**Stored data entries:**
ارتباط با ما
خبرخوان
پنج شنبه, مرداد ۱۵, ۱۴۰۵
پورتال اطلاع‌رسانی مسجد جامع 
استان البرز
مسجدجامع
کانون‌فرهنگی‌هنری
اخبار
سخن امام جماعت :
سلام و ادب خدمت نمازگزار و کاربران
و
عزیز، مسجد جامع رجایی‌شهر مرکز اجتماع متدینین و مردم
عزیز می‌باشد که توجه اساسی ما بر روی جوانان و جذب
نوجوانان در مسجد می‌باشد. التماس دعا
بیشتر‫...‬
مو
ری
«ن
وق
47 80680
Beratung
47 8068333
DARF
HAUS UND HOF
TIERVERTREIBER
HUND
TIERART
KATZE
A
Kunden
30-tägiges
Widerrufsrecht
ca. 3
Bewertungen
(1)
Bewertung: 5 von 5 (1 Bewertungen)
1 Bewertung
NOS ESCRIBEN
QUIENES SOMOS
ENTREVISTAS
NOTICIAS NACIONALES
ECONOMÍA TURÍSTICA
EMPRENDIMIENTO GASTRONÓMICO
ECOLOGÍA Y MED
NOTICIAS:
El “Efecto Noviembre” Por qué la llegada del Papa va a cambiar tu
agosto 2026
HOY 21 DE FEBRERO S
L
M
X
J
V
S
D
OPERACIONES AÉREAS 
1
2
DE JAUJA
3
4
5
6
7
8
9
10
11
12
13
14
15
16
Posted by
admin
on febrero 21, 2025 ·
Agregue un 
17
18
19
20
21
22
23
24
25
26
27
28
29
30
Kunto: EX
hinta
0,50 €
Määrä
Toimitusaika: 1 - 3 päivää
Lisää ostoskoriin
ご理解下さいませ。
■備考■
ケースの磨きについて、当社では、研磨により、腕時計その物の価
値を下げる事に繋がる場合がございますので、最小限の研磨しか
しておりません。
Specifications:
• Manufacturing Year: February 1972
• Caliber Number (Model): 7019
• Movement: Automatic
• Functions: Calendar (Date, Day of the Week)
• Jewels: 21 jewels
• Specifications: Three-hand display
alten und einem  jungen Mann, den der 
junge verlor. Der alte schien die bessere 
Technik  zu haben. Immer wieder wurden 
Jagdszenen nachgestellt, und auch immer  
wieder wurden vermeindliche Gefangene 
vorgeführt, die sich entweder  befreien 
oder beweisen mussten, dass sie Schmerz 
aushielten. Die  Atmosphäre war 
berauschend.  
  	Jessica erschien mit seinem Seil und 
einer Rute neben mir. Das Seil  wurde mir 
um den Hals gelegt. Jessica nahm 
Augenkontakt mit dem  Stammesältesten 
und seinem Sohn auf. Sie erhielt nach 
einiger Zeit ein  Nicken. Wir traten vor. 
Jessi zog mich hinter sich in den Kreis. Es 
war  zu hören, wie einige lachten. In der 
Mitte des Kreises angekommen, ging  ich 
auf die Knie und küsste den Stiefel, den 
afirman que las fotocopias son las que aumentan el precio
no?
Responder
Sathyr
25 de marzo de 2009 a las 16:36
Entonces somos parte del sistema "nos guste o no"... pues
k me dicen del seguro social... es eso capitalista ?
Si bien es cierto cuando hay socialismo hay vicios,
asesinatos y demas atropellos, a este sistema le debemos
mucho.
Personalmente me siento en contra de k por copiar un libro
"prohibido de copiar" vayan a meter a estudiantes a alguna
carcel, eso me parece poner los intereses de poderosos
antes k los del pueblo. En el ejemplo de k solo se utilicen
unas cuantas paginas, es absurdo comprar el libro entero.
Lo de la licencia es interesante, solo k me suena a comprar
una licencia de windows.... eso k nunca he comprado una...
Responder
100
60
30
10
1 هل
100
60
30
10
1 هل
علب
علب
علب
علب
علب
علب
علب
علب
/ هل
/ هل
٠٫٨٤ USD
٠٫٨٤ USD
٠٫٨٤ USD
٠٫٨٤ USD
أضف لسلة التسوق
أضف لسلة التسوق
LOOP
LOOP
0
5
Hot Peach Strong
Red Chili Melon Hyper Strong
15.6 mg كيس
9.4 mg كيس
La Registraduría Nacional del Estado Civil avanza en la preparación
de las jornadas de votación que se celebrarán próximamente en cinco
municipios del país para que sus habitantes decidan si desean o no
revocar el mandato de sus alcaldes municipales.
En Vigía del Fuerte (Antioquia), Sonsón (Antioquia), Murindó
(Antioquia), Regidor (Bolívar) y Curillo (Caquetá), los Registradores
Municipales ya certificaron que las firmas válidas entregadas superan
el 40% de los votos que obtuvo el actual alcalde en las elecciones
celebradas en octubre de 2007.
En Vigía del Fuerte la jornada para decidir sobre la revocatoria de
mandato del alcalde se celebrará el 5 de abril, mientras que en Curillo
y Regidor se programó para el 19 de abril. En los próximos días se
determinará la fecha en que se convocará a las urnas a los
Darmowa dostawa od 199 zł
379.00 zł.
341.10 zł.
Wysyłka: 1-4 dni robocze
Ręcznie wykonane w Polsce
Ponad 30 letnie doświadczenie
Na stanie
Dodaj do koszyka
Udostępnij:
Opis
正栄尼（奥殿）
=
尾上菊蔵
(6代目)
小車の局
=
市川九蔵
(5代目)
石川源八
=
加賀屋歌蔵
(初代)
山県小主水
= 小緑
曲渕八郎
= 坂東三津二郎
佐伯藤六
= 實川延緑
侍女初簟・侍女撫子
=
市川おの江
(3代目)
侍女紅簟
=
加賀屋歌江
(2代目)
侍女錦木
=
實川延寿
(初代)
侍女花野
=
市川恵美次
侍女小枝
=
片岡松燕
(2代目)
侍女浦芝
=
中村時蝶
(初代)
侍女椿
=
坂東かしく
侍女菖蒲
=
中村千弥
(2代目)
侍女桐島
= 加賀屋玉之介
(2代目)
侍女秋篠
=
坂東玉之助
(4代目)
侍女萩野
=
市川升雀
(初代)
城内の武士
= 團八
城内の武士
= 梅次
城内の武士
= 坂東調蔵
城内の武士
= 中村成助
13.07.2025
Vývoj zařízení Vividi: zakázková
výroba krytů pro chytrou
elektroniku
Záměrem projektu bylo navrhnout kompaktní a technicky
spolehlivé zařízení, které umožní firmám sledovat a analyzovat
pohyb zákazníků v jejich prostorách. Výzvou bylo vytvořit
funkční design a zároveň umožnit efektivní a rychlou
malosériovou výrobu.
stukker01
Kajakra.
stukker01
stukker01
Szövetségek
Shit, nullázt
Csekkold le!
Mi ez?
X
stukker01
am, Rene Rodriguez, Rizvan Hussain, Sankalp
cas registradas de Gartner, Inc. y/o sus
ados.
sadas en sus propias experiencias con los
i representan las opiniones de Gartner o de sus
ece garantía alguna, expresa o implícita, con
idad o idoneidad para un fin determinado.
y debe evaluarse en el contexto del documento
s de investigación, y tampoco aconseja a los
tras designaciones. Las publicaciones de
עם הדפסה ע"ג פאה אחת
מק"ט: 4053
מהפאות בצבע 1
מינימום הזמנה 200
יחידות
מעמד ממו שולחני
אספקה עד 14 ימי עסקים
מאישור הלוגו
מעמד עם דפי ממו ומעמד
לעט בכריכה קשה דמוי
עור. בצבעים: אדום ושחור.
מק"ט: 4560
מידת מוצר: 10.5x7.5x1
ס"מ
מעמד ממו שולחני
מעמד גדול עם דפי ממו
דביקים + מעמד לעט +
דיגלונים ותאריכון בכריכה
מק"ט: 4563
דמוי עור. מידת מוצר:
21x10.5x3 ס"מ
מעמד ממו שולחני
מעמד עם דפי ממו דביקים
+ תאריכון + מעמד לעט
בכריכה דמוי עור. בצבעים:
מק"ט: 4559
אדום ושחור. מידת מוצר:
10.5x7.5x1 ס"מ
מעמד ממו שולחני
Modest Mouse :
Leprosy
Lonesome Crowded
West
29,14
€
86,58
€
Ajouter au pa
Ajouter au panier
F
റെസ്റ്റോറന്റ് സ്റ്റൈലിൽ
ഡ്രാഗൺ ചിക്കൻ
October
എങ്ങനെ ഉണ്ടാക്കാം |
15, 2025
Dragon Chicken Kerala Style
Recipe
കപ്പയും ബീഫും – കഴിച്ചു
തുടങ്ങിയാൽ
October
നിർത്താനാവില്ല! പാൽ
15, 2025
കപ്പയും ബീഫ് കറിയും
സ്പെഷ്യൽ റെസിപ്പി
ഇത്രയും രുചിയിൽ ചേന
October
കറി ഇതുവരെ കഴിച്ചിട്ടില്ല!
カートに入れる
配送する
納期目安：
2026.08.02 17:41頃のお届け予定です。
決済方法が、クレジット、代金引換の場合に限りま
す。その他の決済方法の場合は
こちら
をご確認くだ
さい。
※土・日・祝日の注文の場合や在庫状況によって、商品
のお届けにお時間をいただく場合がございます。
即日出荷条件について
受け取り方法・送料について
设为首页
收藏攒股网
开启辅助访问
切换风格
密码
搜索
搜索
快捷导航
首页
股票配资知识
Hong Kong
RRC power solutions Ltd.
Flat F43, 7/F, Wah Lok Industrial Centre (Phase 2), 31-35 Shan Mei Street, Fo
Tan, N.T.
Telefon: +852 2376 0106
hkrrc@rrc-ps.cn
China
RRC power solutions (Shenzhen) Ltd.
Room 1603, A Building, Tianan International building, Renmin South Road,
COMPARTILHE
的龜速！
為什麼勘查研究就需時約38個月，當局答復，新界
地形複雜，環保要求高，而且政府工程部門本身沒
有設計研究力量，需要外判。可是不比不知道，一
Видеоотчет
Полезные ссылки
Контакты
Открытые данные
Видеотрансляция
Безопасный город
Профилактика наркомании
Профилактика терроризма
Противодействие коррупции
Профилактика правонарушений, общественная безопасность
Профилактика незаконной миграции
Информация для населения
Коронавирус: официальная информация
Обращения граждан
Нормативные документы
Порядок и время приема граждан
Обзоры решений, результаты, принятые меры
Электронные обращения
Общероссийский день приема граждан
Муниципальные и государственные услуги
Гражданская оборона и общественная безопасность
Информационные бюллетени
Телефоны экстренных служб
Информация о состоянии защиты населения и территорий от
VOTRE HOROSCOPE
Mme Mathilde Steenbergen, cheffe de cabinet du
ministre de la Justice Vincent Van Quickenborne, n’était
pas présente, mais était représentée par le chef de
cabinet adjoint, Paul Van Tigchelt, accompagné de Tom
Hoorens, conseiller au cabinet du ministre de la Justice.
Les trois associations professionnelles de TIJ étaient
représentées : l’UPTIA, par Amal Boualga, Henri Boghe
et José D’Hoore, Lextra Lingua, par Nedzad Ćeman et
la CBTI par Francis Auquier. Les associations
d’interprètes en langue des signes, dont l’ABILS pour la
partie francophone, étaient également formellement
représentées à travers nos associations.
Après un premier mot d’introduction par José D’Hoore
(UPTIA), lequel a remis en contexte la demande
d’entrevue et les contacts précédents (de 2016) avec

**REQUIRED ACTION:**
Return, with no change at all, every line in the entries above from the line containing "Информация для населения" through the line containing "représentées : l’UPTIA, par".

**RESULT BELOW:**
Информация для населения
Коронавирус: официальная информация
Обращения граждан
Нормативные документы
Порядок и время приема граждан
Обзоры решений, результаты, принятые меры
Электронные обращения
Общероссийский день приема граждан
Муниципальные и государственные услуги
Гражданская оборона и общественная безопасность
Информационные бюллетени
Телефоны экстренных служб
Информация о состоянии защиты населения и территорий от
VOTRE HOROSCOPE
Mme Mathilde Steenbergen, cheffe de cabinet du
ministre de la Justice Vincent Van Quickenborne, n’était
pas présente, mais était représentée par le chef de
cabinet adjoint, Paul Van Tigchelt, accompagné de Tom
Hoorens, conseiller au cabinet du ministre de la Justice.
Les trois associations professionnelles de TIJ étaient
représentées : l’UPTIA, par Amal Boualga, Henri Boghe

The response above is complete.